Funding for the Columbia Rapid Shelter, Food Insecurity Solutions Initiative, and Office of Violent Crime & Prevention was approved.

COLUMBIA, S.C. — Columbia City Council took up several budget items at its meeting on Tuesday night.

The first large item that received approval was an ask for $1.16 million for Columbia's Rapid Shelter, which opened its doors earlier in the day.

Howard Duvall, City Councilman At-Large, said this request is checking the box on money spent. 

"They are on the site, we are ratifying the contracts and just making it official for bookkeeping purposes," Duvall said.

RELATED: City leaders give update on Rapid Shelter Columbia

"The biggest part was security, some like $980,000 for a year's worth of security, that we have a private company that's gonna come in and do the security for us, and then the other two items were the turf that covers the dirt around the pallet homes, and the third item was restrooms." 

The second big item that faced approval was Daniel Rickemann's request for $150,000 dollars for establishing the Office of Violent Crime & Prevention and hiring a director for the department, followed by another request for $652,800 for the project's next three fiscal years next. 

RELATED: Office of Gun Safety could soon be a reality in Columbia

The initiative is to have community leaders help Law Enforcement with a crime. 

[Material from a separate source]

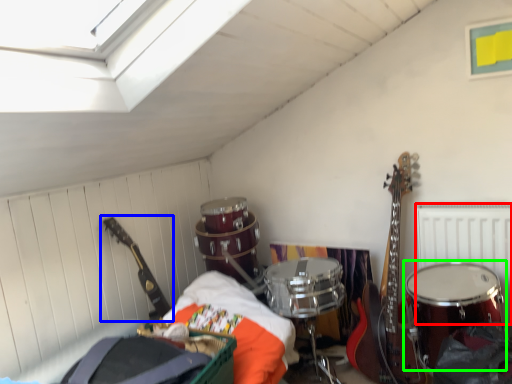 Question: Considering the real-world distances, which object is closest to radiator (highlighted by a red box)? guitar (highlighted by a blue box) or drum (highlighted by a green box).

Choices:
 (A) guitar
 (B) drum

Answer: (B)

"It's bringing in, you know, folks from our churches, folks from our school system, you know, tutoring opportunities, basketball opportunities, job opportunities how to interview for a job," Rickemann said. 

Lastly, the council approved the $300,000 request from Councilmember Tina Herbert for the Food Insecurity Solutions Initiative, trying to get food to those areas that might not have a lot of options. 

RELATED: Why Columbia city leaders want to put a grocery story on wheels

"We've lost a lot of grocery stores, particularly in 29203 and 29204, our food policy committee recommended that we try a mobile food market, and I thought that the concept was great, and we finally with our ARPA (American Rescue Plan Act) funds, our funds from COVID had the funds to really invest in it, so what we're gonna be doing is actually putting out, going through a procurement process because there may be other great ideas just like that. The strong preference is for a mobile market but we're not gonna lock ourselves into that," she said.